-------- Data supplied --------

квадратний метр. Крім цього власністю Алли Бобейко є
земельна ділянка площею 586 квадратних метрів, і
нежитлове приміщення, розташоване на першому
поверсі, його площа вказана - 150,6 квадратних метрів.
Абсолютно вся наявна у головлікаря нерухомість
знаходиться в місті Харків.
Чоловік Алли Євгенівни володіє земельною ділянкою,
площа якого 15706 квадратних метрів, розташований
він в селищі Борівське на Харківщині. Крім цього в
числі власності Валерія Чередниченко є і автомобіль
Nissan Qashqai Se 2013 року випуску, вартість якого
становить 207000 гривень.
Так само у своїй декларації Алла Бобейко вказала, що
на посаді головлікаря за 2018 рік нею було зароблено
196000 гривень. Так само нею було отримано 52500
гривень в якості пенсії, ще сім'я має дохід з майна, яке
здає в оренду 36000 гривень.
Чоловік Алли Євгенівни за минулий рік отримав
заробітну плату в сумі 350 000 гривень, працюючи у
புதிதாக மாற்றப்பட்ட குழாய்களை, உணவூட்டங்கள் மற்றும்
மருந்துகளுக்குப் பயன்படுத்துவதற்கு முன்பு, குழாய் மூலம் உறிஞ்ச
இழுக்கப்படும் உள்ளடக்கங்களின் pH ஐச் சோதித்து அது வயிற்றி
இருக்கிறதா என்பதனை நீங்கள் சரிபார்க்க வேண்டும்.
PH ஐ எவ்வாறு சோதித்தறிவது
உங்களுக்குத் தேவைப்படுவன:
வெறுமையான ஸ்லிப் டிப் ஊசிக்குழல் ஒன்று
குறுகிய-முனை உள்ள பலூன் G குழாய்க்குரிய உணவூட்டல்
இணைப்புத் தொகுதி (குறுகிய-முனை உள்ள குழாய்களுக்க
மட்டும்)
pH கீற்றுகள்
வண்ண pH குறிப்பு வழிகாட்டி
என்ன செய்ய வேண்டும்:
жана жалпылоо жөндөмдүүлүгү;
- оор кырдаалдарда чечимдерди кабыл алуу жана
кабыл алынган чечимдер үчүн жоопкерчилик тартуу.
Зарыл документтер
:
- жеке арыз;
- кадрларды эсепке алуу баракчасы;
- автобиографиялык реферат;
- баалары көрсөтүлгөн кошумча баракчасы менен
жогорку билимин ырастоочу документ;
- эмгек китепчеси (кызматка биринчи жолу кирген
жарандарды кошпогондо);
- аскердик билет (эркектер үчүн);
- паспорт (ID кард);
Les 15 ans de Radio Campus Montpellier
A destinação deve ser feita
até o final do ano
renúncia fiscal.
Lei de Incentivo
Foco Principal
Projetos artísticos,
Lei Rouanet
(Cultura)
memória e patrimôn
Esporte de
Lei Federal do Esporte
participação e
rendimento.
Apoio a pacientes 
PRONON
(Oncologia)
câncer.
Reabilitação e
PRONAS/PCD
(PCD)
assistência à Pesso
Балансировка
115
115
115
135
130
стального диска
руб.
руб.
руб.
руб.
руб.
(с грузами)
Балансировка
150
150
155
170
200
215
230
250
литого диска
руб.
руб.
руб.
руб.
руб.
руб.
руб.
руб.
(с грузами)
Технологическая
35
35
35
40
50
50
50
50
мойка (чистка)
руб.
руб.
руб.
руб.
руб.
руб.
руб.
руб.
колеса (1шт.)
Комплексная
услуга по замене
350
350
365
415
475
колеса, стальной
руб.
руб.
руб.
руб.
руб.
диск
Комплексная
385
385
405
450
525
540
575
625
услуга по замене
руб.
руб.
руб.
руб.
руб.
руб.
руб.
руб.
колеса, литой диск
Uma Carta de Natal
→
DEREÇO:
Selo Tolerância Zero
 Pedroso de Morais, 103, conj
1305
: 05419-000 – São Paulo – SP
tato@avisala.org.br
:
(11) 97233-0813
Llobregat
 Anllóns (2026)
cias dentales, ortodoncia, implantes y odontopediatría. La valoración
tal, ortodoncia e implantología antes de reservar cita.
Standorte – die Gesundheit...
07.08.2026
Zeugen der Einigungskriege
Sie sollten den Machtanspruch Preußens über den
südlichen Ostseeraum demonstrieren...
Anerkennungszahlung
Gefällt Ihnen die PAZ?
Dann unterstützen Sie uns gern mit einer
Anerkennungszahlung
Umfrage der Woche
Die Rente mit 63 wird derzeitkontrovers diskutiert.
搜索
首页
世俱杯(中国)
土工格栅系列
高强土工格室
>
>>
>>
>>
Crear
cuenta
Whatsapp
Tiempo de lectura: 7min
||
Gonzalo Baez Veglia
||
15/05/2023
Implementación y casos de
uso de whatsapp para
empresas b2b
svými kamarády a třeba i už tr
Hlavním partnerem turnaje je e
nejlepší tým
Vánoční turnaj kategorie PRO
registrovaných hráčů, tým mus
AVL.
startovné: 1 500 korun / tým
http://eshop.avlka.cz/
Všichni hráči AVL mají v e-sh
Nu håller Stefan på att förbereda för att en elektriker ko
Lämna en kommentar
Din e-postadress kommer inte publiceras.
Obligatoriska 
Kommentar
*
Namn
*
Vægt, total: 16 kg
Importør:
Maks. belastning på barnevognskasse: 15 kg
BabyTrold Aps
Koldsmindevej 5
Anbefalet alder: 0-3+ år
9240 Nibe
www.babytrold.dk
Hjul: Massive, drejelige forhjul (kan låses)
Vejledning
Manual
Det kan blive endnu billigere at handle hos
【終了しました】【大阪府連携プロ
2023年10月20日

--------

**Problem description:**
Write out exactly the lines above from the line with "- баалары көрсөтүлгөн кошумча баракчасы менен" through the line with "A destinação deve ser feita", both of them included, and leave out all other lines.

**Expected output:**
- баалары көрсөтүлгөн кошумча баракчасы менен
жогорку билимин ырастоочу документ;
- эмгек китепчеси (кызматка биринчи жолу кирген
жарандарды кошпогондо);
- аскердик билет (эркектер үчүн);
- паспорт (ID кард);
Les 15 ans de Radio Campus Montpellier
A destinação deve ser feita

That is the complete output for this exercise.